## WHAT TO PRODUCE
Reproduce, word for word, the lines in the material below starting with the one that has "Мы можем заново" and going on through the one that has "acompaña en esta". Leave out all pictures.

## PROVIDED ENTRIES

•••

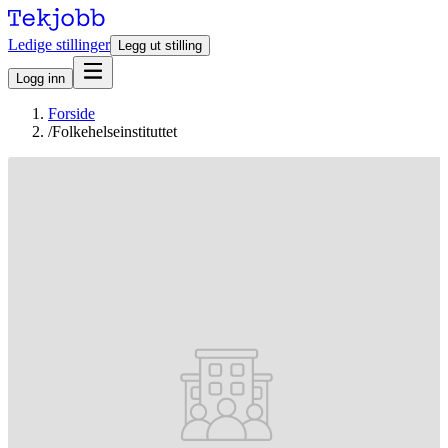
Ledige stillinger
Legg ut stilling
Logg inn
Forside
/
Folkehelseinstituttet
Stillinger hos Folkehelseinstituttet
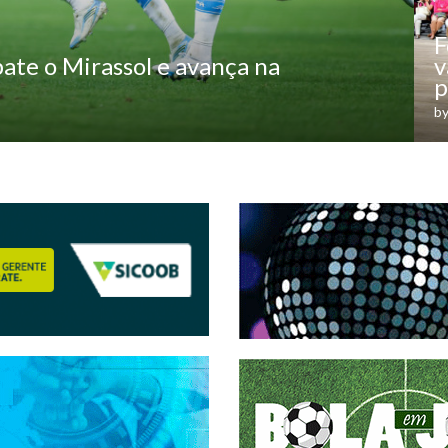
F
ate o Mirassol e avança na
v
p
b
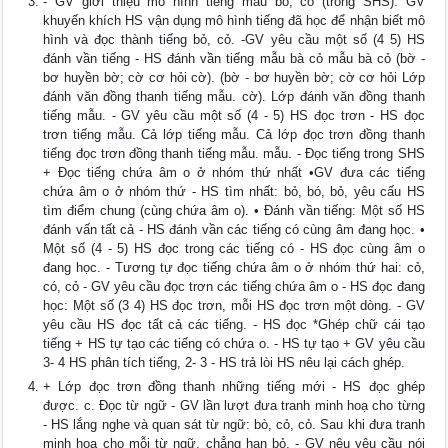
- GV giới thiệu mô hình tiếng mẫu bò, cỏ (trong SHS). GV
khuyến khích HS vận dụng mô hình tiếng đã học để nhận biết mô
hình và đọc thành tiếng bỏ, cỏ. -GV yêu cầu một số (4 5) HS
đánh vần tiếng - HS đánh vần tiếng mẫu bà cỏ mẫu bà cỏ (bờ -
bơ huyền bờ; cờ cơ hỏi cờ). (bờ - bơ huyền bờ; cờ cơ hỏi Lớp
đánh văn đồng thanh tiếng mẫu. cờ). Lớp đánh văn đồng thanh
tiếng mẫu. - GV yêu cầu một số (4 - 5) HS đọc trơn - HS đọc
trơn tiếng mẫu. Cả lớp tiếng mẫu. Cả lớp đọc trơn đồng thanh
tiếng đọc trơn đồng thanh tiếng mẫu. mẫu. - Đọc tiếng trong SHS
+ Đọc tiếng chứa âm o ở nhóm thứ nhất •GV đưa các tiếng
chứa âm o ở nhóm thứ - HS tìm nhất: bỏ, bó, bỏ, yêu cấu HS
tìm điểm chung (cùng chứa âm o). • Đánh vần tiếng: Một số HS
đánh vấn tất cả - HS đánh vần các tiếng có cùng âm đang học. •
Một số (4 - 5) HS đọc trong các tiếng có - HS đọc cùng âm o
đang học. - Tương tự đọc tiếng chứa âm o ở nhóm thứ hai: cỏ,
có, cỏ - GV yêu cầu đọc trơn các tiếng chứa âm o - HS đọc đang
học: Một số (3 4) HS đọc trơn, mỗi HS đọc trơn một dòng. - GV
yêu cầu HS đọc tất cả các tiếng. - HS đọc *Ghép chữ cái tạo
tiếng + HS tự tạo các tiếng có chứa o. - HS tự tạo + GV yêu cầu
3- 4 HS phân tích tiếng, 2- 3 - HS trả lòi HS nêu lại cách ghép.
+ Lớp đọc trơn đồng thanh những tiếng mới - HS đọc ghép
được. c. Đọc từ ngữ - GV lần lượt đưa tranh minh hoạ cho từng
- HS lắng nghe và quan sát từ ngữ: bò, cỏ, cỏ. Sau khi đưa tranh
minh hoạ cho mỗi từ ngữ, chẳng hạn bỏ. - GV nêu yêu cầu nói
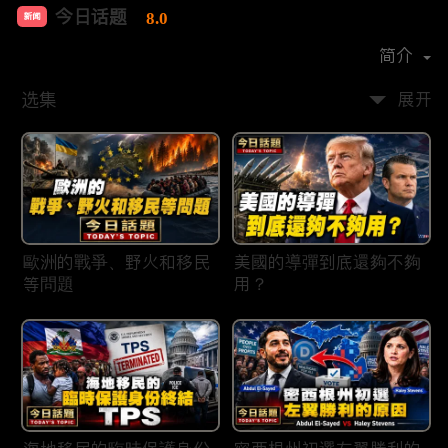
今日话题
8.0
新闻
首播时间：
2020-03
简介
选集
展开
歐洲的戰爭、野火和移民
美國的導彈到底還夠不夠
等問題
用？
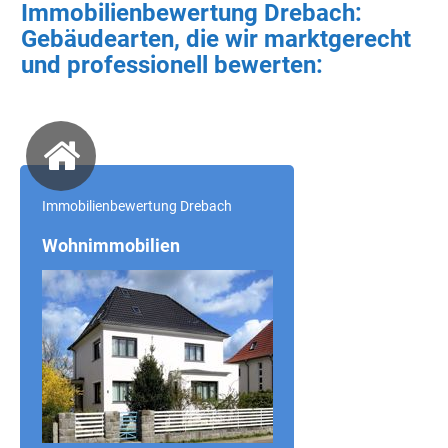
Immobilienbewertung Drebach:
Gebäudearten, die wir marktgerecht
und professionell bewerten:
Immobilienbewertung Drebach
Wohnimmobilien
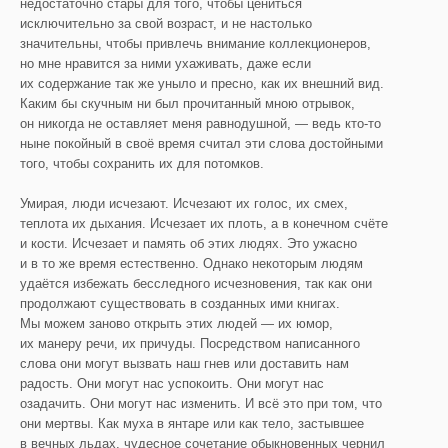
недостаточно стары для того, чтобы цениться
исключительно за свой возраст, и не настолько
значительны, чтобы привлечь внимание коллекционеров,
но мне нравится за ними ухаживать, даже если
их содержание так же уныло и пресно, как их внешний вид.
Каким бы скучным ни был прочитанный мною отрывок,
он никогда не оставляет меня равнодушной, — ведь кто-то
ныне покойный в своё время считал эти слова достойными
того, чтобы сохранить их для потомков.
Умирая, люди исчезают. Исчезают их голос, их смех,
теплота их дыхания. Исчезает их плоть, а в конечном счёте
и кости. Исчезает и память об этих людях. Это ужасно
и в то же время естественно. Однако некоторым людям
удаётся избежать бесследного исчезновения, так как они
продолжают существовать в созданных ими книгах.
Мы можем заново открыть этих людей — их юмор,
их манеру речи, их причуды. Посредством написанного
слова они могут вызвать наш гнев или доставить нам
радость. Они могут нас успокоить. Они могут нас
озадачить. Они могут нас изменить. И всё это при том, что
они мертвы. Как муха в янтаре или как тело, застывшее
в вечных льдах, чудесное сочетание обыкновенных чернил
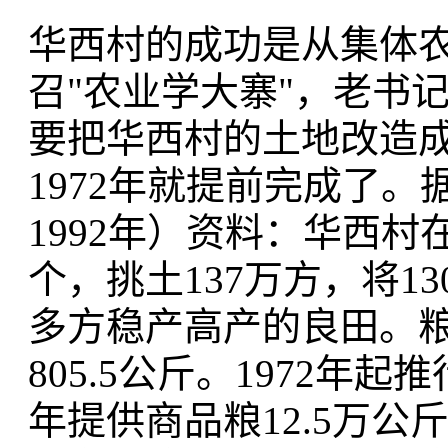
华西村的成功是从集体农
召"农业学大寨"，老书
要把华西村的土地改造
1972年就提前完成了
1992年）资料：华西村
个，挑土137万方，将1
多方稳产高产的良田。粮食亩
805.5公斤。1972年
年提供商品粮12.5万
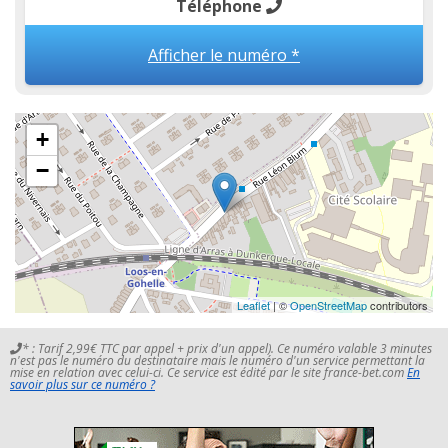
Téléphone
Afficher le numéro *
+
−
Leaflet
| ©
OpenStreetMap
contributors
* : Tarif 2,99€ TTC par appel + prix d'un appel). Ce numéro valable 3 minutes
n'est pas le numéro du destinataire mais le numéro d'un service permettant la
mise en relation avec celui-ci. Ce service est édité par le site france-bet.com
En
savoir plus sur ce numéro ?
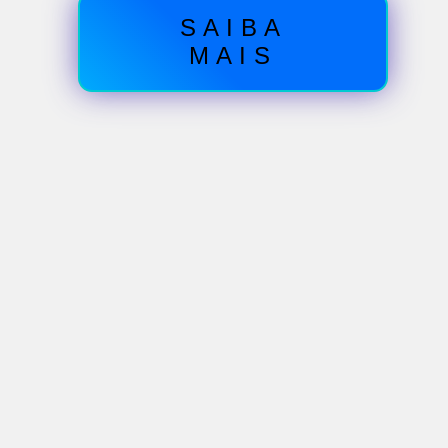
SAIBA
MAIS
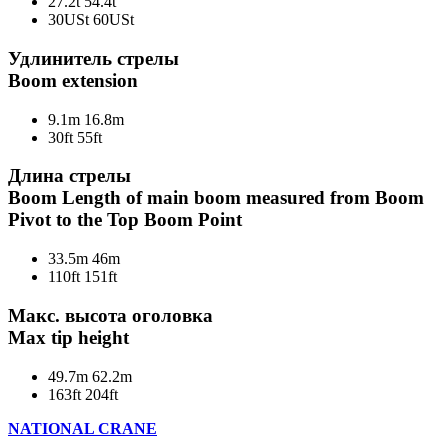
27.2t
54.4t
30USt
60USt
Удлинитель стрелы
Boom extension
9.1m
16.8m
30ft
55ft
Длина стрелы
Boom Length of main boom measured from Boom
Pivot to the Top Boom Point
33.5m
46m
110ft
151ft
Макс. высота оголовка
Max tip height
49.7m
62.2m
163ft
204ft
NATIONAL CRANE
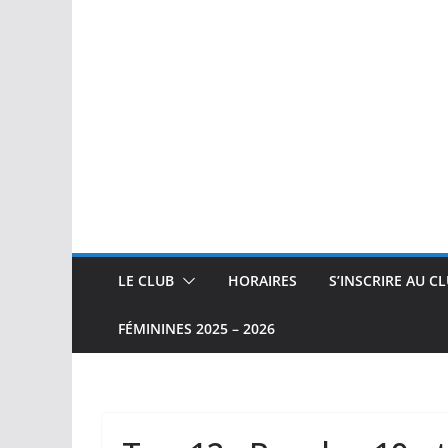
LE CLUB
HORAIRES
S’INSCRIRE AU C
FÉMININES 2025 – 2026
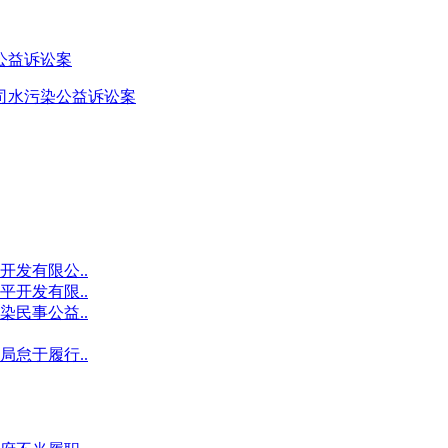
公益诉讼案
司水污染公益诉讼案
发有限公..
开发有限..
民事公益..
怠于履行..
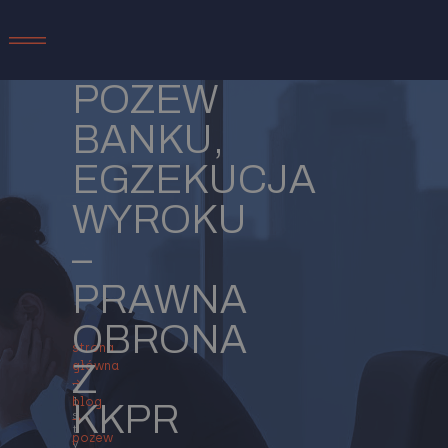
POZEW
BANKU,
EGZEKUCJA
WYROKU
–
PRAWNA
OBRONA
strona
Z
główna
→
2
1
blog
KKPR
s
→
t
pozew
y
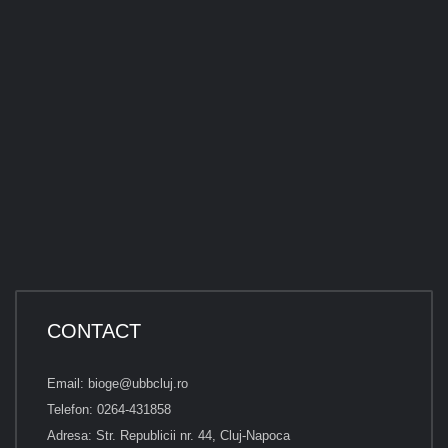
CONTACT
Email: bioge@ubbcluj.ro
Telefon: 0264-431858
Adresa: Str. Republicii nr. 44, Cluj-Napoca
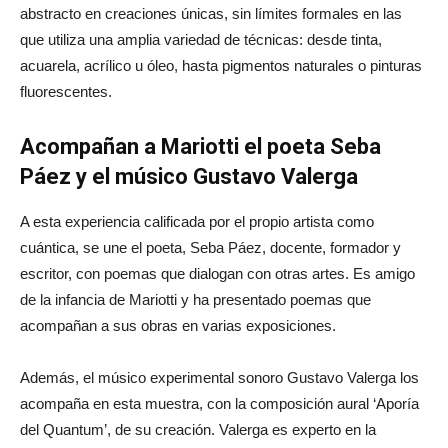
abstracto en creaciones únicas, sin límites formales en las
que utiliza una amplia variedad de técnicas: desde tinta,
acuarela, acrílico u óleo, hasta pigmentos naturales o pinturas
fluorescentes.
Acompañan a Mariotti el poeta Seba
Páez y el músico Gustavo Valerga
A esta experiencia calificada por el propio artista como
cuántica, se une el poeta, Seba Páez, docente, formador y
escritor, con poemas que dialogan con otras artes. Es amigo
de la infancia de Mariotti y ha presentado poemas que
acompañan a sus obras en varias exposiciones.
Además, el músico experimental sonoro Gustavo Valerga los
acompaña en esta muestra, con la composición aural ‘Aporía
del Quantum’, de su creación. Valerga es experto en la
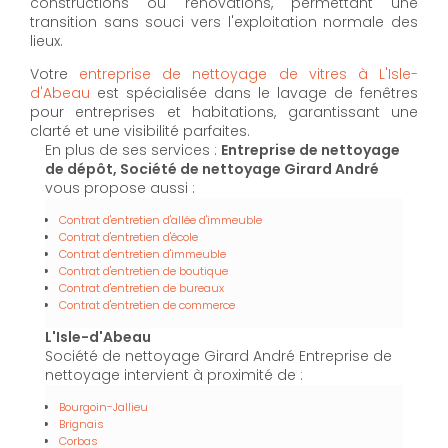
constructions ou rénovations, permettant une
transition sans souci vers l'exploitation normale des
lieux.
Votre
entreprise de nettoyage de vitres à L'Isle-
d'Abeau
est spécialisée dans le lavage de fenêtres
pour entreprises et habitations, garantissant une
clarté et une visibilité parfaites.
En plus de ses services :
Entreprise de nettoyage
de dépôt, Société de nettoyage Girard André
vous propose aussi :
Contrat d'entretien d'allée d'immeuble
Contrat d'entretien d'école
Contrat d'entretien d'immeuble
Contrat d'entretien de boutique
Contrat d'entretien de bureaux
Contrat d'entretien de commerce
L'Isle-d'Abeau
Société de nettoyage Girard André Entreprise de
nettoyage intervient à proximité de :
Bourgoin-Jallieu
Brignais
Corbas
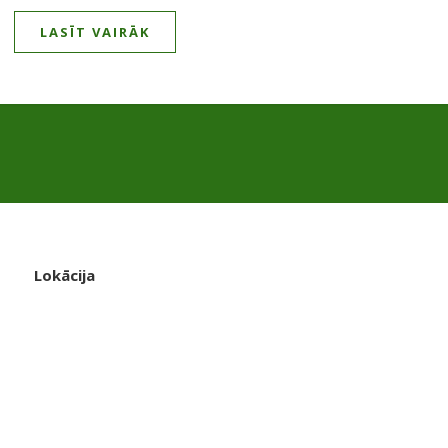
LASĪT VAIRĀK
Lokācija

•••

## TASK RESULT
Мы можем заново открыть этих людей — их юмор,
их манеру речи, их причуды. Посредством написанного
слова они могут вызвать наш гнев или доставить нам
радость. Они могут нас успокоить. Они могут нас
озадачить. Они могут нас изменить. И всё это при том, что
они мертвы. Как муха в янтаре или как тело, застывшее
в вечных льдах, чудесное сочетание обыкновенных чернил
华西村的成功是从集体农
召"农业学大寨"，老书
要把华西村的土地改造
1972年就提前完成了
1992年）资料：华西村
个，挑土137万方，将1
多方稳产高产的良田。粮食亩
805.5公斤。1972年
年提供商品粮12.5万
Téléphone
Afficher le numéro *
+
−
Leaflet
| ©
OpenStreetMap
contributors
* : Tarif 2,99€ TTC par appel + prix d'un appel). Ce numéro valable 3 minutes
n'est pas le numéro du destinataire mais le numéro d'un service permettant la
mise en relation avec celui-ci. Ce service est édité par le site france-bet.com
En
savoir plus sur ce numéro ?
SAIBA
MAIS
27.2t
54.4t
30USt
60USt
Удлинитель стрелы
Boom extension
9.1m
16.8m
30ft
55ft
Длина стрелы
Boom Length of main boom measured from Boom
Pivot to the Top Boom Point
33.5m
46m
110ft
151ft
Макс. высота оголовка
Max tip height
49.7m
62.2m
163ft
204ft
NATIONAL CRANE
LE CLUB
HORAIRES
S’INSCRIRE AU C
FÉMININES 2025 – 2026
公益诉讼案
司水污染公益诉讼案
发有限公..
开发有限..
民事公益..
怠于履行..
POZEW
BANKU,
EGZEKUCJA
WYROKU
–
PRAWNA
OBRONA
strona
Z
główna
→
2
1
blog
KKPR
s
→
t
pozew
y
CONTACT
Email: bioge@ubbcluj.ro
Telefon: 0264-431858
Adresa: Str. Republicii nr. 44, Cluj-Napoca
abstracto en creaciones únicas, sin límites formales en las
que utiliza una amplia variedad de técnicas: desde tinta,
acuarela, acrílico u óleo, hasta pigmentos naturales o pinturas
fluorescentes.
Acompañan a Mariotti el poeta Seba
Páez y el músico Gustavo Valerga
A esta experiencia calificada por el propio artista como
cuántica, se une el poeta, Seba Páez, docente, formador y
escritor, con poemas que dialogan con otras artes. Es amigo
de la infancia de Mariotti y ha presentado poemas que
acompañan a sus obras en varias exposiciones.
Además, el músico experimental sonoro Gustavo Valerga los
acompaña en esta muestra, con la composición aural ‘Aporía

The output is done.